Un diverbio per una partita a dama, E ci scappò il morto. Era il tardo pomeriggio del 4 febbraio 1959, un mercoledì. Un giorno di poco lavoro per Alfredo, barbiere calabrese trasferitosi a Terni già da qualche anno. La barbieria l’aveva aperta in periferia, nella zona di San Valentino, Le cose andavano bene: una buona clientela, la giornata che passava in fretta senza pericolo di annoiarsi, anche c’erano sempre degli amici. I bar e le barbierie erano luoghi di incontro, per fare due chiacchiere, parlando di sport, di lavoro, dei fatti del giorno… E poi lì dal barbiere Alfredo c’era il torneo di dama. L’avevano organizzato proprio tra amici stilando anche un regolamento al fine di evitare discussioni. Per metterci un po’ di pepe avevano anche stabilio che chi perddeva pagava venti lire, una cifra era irrisoria, il prezzo di un caffè.

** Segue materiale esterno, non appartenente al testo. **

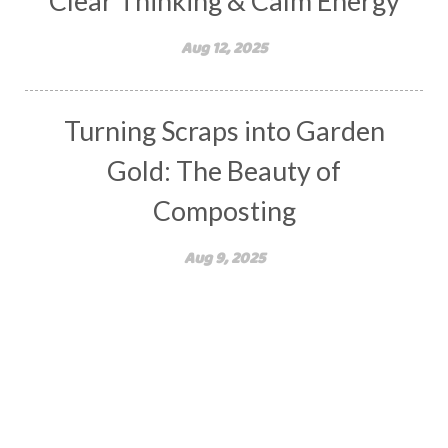
Clear Thinking & Calm Energy
Aug 12, 2025
Turning Scraps into Garden
Gold: The Beauty of
Composting
Aug 9, 2025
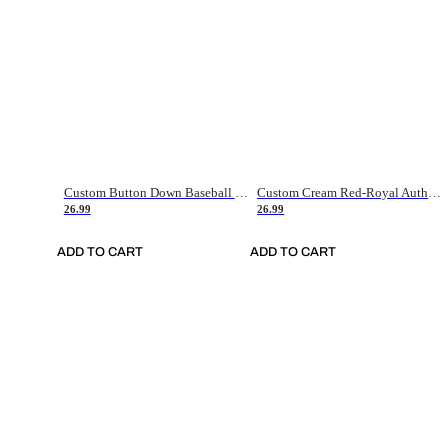
Custom Button Down Baseball Jerseys - Good Gifts For Baseball Fans - Black Orange Font Border - Fathers Day Baseball Gift Ideas
Custom Cream Red-Royal Authentic American Flag Fashion Baseball Jersey
26.99
26.99
ADD TO CART
ADD TO CART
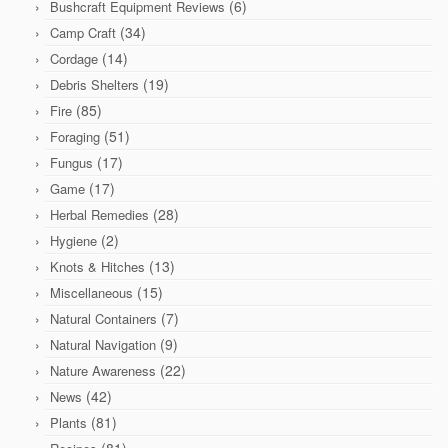
(6)
Bushcraft Equipment Reviews
(34)
Camp Craft
(14)
Cordage
(19)
Debris Shelters
(85)
Fire
(51)
Foraging
(17)
Fungus
(17)
Game
(28)
Herbal Remedies
(2)
Hygiene
(13)
Knots & Hitches
(15)
Miscellaneous
(7)
Natural Containers
(9)
Natural Navigation
(22)
Nature Awareness
(42)
News
(81)
Plants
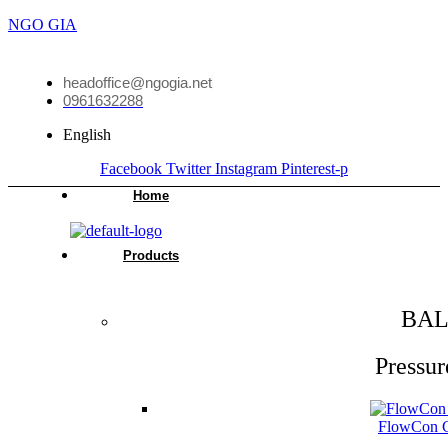
NGO GIA
headoffice@ngogia.net
0961632288
English
Facebook
Twitter
Instagram
Pinterest-p
Home
Products
BAL
Pressur
FlowCon Gr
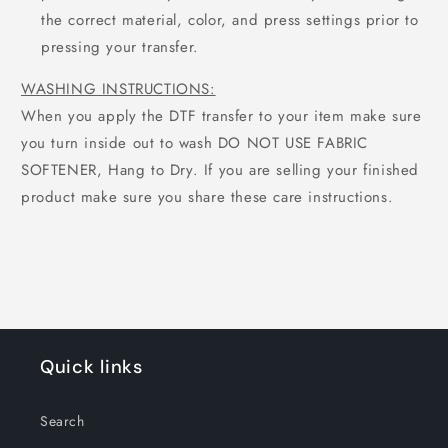
the correct material, color, and press settings prior to
pressing your transfer.
WASHING INSTRUCTIONS:
When you apply the DTF transfer to your item make sure
you turn inside out to wash DO NOT USE FABRIC
SOFTENER, Hang to Dry. If you are selling your finished
product make sure you share these care instructions.
Quick links
Search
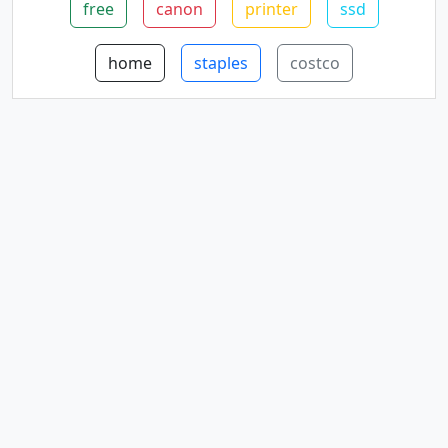
free
canon
printer
ssd
home
staples
costco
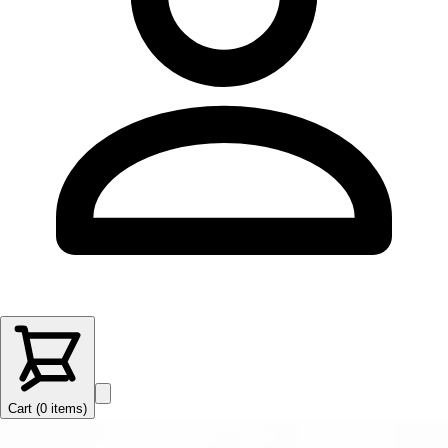
Cart (
0
items
)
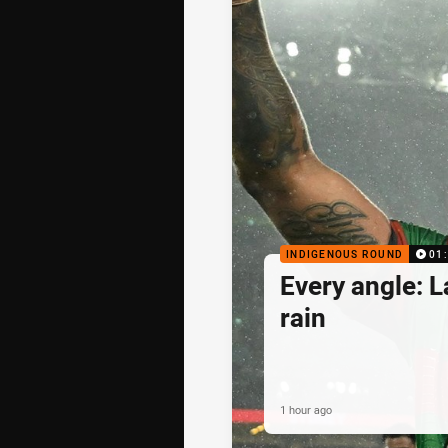
INDIGENOUS ROUND
01
Every angle: L
rain
1 hour ago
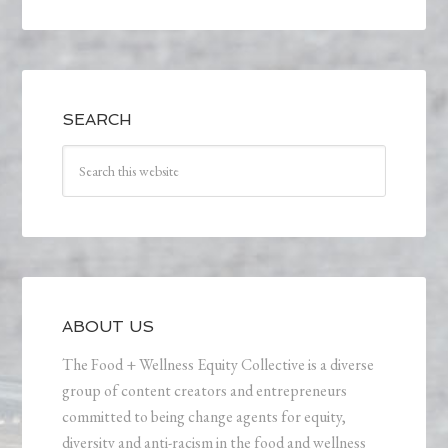
SEARCH
ABOUT US
The Food + Wellness Equity Collective is a diverse
group of content creators and entrepreneurs
committed to being change agents for equity,
diversity and anti-racism in the food and wellness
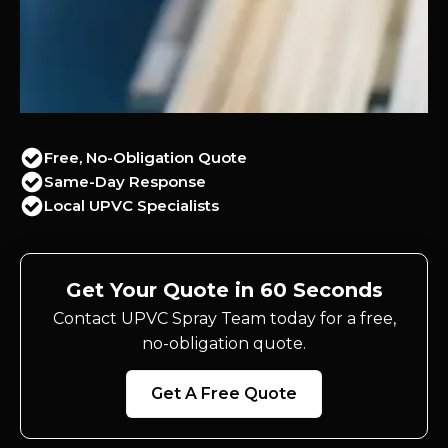
Free, No-Obligation Quote
Same-Day Response
Local UPVC Specialists
Get Your Quote in 60 Seconds
Contact UPVC Spray Team today for a free,
no-obligation quote.
Get A Free Quote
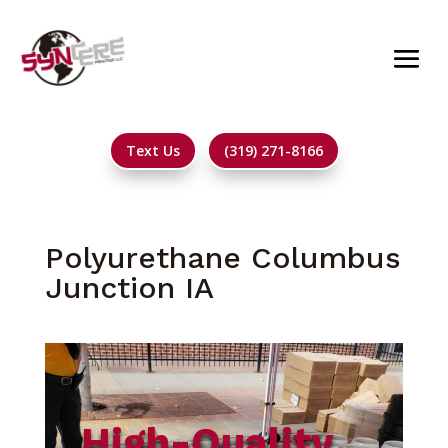
Text Us
(319) 271-8166
Polyurethane Columbus
Junction IA
High-Quality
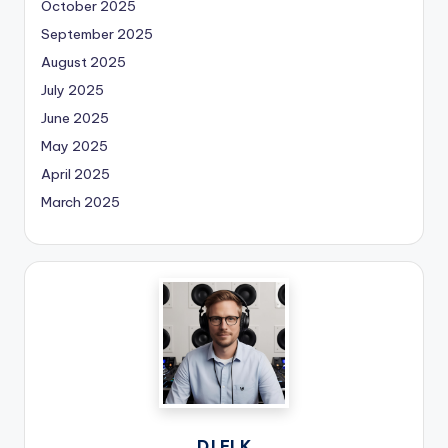
October 2025
September 2025
August 2025
July 2025
June 2025
May 2025
April 2025
March 2025
DJ ELK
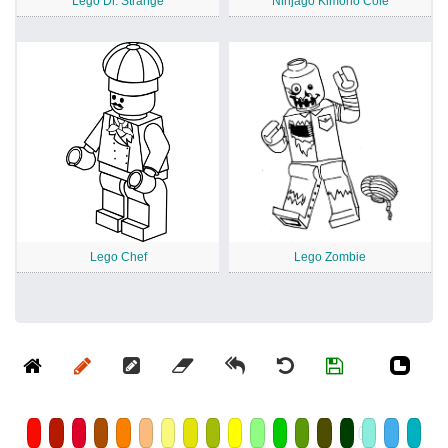
Lego Dr. Strange
Ninjago Kimono Cole
Lego Chef
Lego Zombie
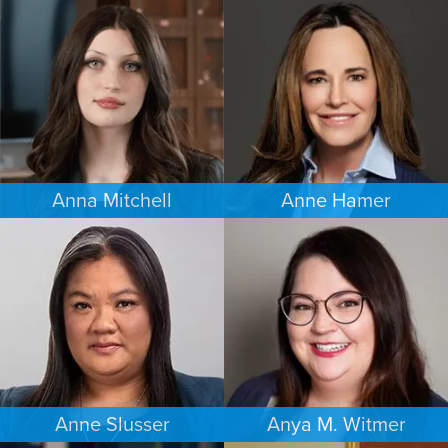
ESTATES & PROBATE
FAMILY LAW
SEATTLE
MINNEAPOLIS/ST. PAUL
Anna Mitchell
Anne Hamer
EMPLOYMENT PLAINTIFFS
FAMILY LAW
MINNEAPOLIS/ST. PAUL
NASHVILLE
Anne Slusser
Anya M. Witmer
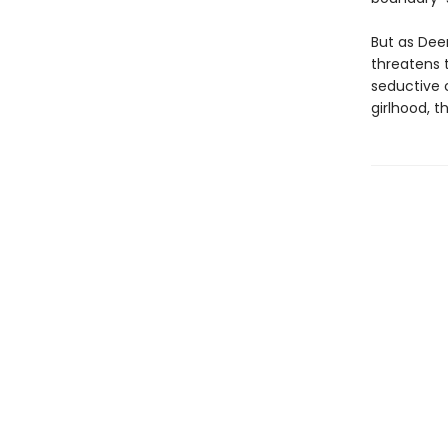
But as Deen
threatens 
seductive 
girlhood, t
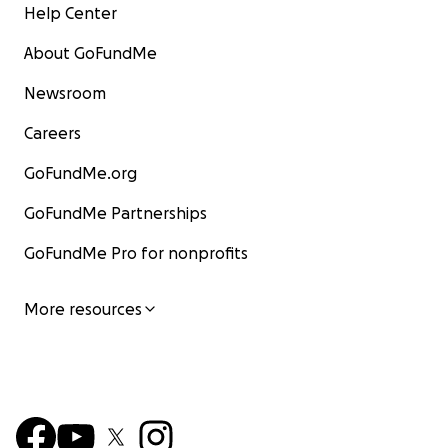
Help Center
About GoFundMe
Newsroom
Careers
GoFundMe.org
GoFundMe Partnerships
GoFundMe Pro for nonprofits
More resources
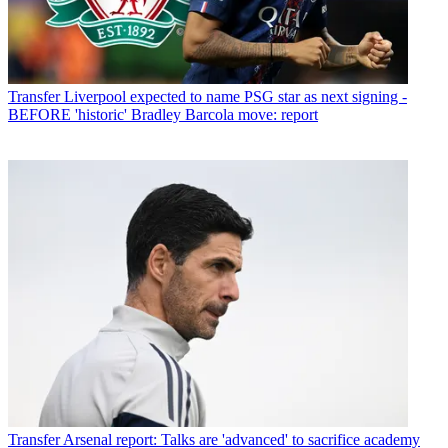
Transfer
Liverpool expected to name PSG star as next signing -
BEFORE 'historic' Bradley Barcola move: report
Transfer
Arsenal report: Talks are 'advanced' to sacrifice academy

Quel giorno giocarono Alfredo e Luigi, anch’egli calabrese, a Terni per lavoro. Vinse Alfredo, ma Luigi s’impuntò: “No, secondo regolamento la partita è pari”. La discussione diventò animata, fino a che Luigi se ne andò, sprezzante: “Basta – disse uscendo – se continuo a discutere per venti lire ci rimetto di reputazione”. “Parla di reputazione proprio lui, con quella sorella che si ritrova”, commentò Alfredo non appena l’altro era uscito.

La partita a dama diventa un duello

Un brutto commento. Ci fu chi si prese la briga di andare a riferire. Luigi stava a tavola, a cena con la moglie e i figli, ma andò immediatamente su tutte le furie. Smise di mangiare e furente si diresse alla barbieria.  Alfredo stava tagliando i capelli ad un cliente. Luigi entrò come una furia: “Vieni fuori e vediamo se  ripeti quel che hai detto”, lo apostrofò. “Non vedi che ho da fare? Non ho voglia di litigare”, replicò Alfredo spingendo Luigi fuori del negozio e chiudendo la porta che subito Luigi cominciò a prendere a calci. “Apri”, gridava. La porta cedette e si spalancò sbattendo addosso ad Alfredo. Le forbici gli caddero e mentre si piegava a raccoglierle un altro calcione di Luigi fece sì che la porta lo colpisse di nuovo, in testa.
Fu un attimo: Alfredo che aveva già ripreso in mano le forbici colpì. Una pugnalata secca, violenta.  Al cuore. Luigi morì nel giro di pochi minuti. Alfredo fuggì verso casa. “E’ successo un macello” disse, sconvolto, alla moglie. Poi prese quattro cose e scappò, cercando di far perdere le proprie tracce. Non pensava – riferì poi – che Luigi fosse morto.
Il processo per omcidio volontario aggravato si celebrò davanti alla Corte d’Assise di Terni e si concluse nel marzo del 1960: il barbiere fu condannato a 17 anni di reclusione. Niente legittima difesa, come chiedeva il suo difensore, ma la Corte gli riconobbe l’attenuante della provocazione. In appello gli scontarono cinque anni di carcere.